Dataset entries
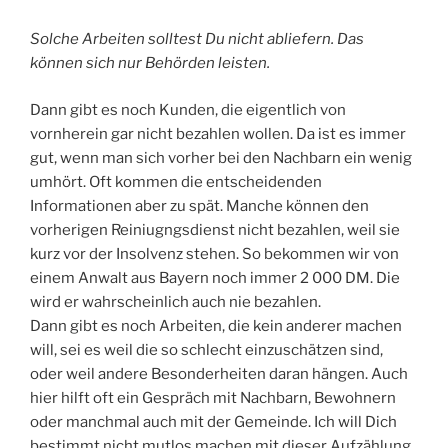
Solche Arbeiten solltest Du nicht abliefern. Das
können sich nur Behörden leisten.
Dann gibt es noch Kunden, die eigentlich von
vornherein gar nicht bezahlen wollen. Da ist es immer
gut, wenn man sich vorher bei den Nachbarn ein wenig
umhört. Oft kommen die entscheidenden
Informationen aber zu spät. Manche können den
vorherigen Reiniugngsdienst nicht bezahlen, weil sie
kurz vor der Insolvenz stehen. So bekommen wir von
einem Anwalt aus Bayern noch immer 2 000 DM. Die
wird er wahrscheinlich auch nie bezahlen.
Dann gibt es noch Arbeiten, die kein anderer machen
will, sei es weil die so schlecht einzuschätzen sind,
oder weil andere Besonderheiten daran hängen. Auch
hier hilft oft ein Gespräch mit Nachbarn, Bewohnern
oder manchmal auch mit der Gemeinde. Ich will Dich
bestimmt nicht mutlos machen mit dieser Aufzählung,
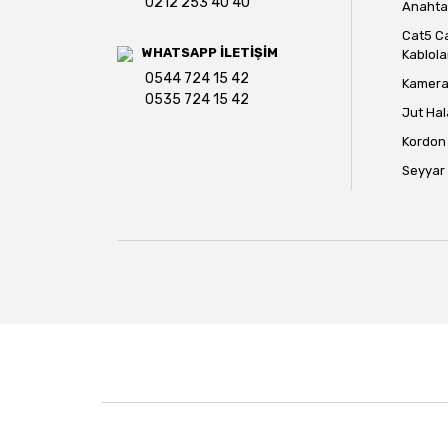
0212 253 40 40
Anahtar
Cat5 C
WHATSAPP İLETİŞİM
Kablola
0544 724 15 42
Kamera 
0535 724 15 42
Jut Hal
Kordon 
Seyyar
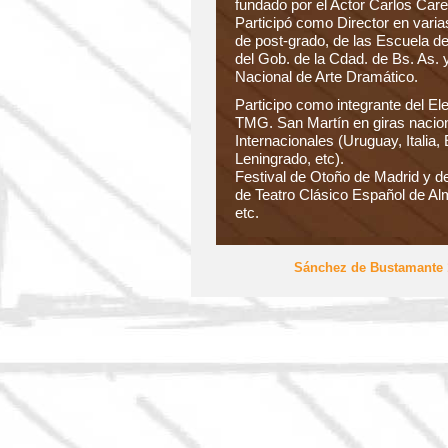
fundado por el Actor Carlos Carel
Participó como Director en vari
de post-grado, de las Escuela d
del Gob. de la Cdad. de Bs. As. 
Nacional de Arte Dramático.
Participo como integrante del El
TMG. San Martín en giras nacio
Internacionales (Uruguay, Italia
Leningrado, etc).
Festival de Otoño de Madrid y de
de Teatro Clásico Español de Al
etc.
Sánchez de Bustamante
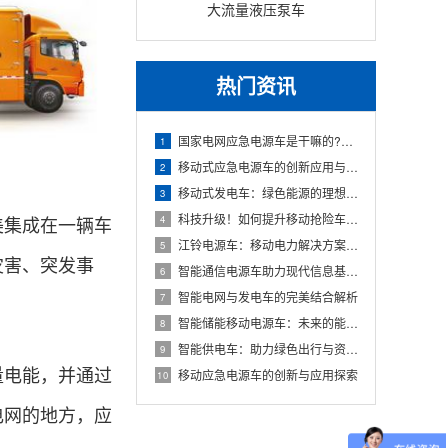
大流量液压泵车
热门资讯
国家电网应急电源车是干嘛的?它具备哪些特点和作用性?
1
移动式应急电源车的创新应用与发展
2
移动式发电车：绿色能源的理想解决方案
3
科技升级！如何提升移动抢险车的效率
美集成在一辆车
4
江铃电源车：移动电力解决方案的新时代
5
灾害、突发事
智能通信电源车助力现代信息基础设施
6
智能电网与发电车的完美结合解析
7
智能储能移动电源车：未来的能源解决方案
8
智能供电车：助力绿色出行与资源优化
9
量电能，并通过
移动应急电源车的创新与应用探索
10
电网的地方，应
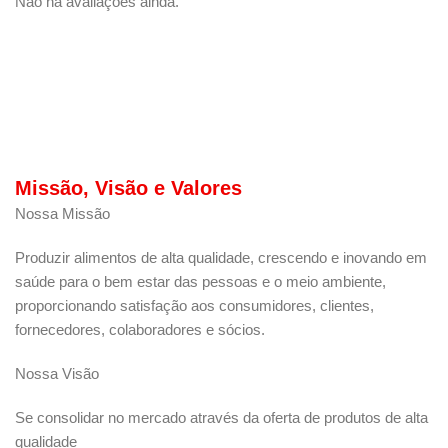
Não há avaliações ainda.
Missão, Visão e Valores
Nossa Missão
Produzir alimentos de alta qualidade, crescendo e inovando em
saúde para o bem estar das pessoas e o meio ambiente,
proporcionando satisfação aos consumidores, clientes,
fornecedores, colaboradores e sócios.
Nossa Visão
Se consolidar no mercado através da oferta de produtos de alta
qualidade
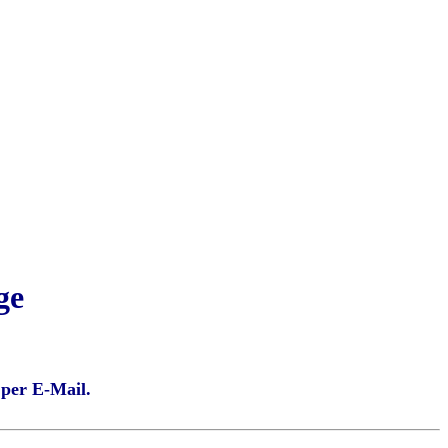
ge
 per E-Mail.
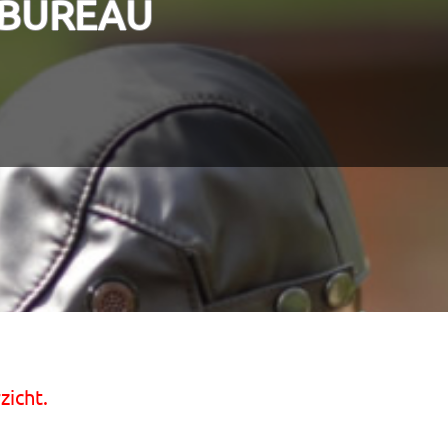
BUREAU
zicht.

== Exercise requirements ==
From the line with "oder manchmal auch" up to and including the line with "Produzir alimentos de" above, retype every line exactly and nothing more; leave out the pictures.

== Result ==
oder manchmal auch mit der Gemeinde. Ich will Dich
bestimmt nicht mutlos machen mit dieser Aufzählung,
0212 253 40 40
Anahtar
Cat5 C
WHATSAPP İLETİŞİM
Kablola
0544 724 15 42
Kamera 
0535 724 15 42
Jut Hal
Kordon 
Seyyar
fundado por el Actor Carlos Carel
Participó como Director en vari
de post-grado, de las Escuela d
del Gob. de la Cdad. de Bs. As. 
Nacional de Arte Dramático.
Participo como integrante del El
TMG. San Martín en giras nacio
Internacionales (Uruguay, Italia
Leningrado, etc).
Festival de Otoño de Madrid y de
de Teatro Clásico Español de Al
etc.
Sánchez de Bustamante
大流量液压泵车
热门资讯
国家电网应急电源车是干嘛的?它具备哪些特点和作用性?
1
移动式应急电源车的创新应用与发展
2
移动式发电车：绿色能源的理想解决方案
3
科技升级！如何提升移动抢险车的效率
美集成在一辆车
4
江铃电源车：移动电力解决方案的新时代
5
灾害、突发事
智能通信电源车助力现代信息基础设施
6
智能电网与发电车的完美结合解析
7
智能储能移动电源车：未来的能源解决方案
8
智能供电车：助力绿色出行与资源优化
9
量电能，并通过
移动应急电源车的创新与应用探索
10
电网的地方，应
Não há avaliações ainda.
Missão, Visão e Valores
Nossa Missão
Produzir alimentos de alta qualidade, crescendo e inovando em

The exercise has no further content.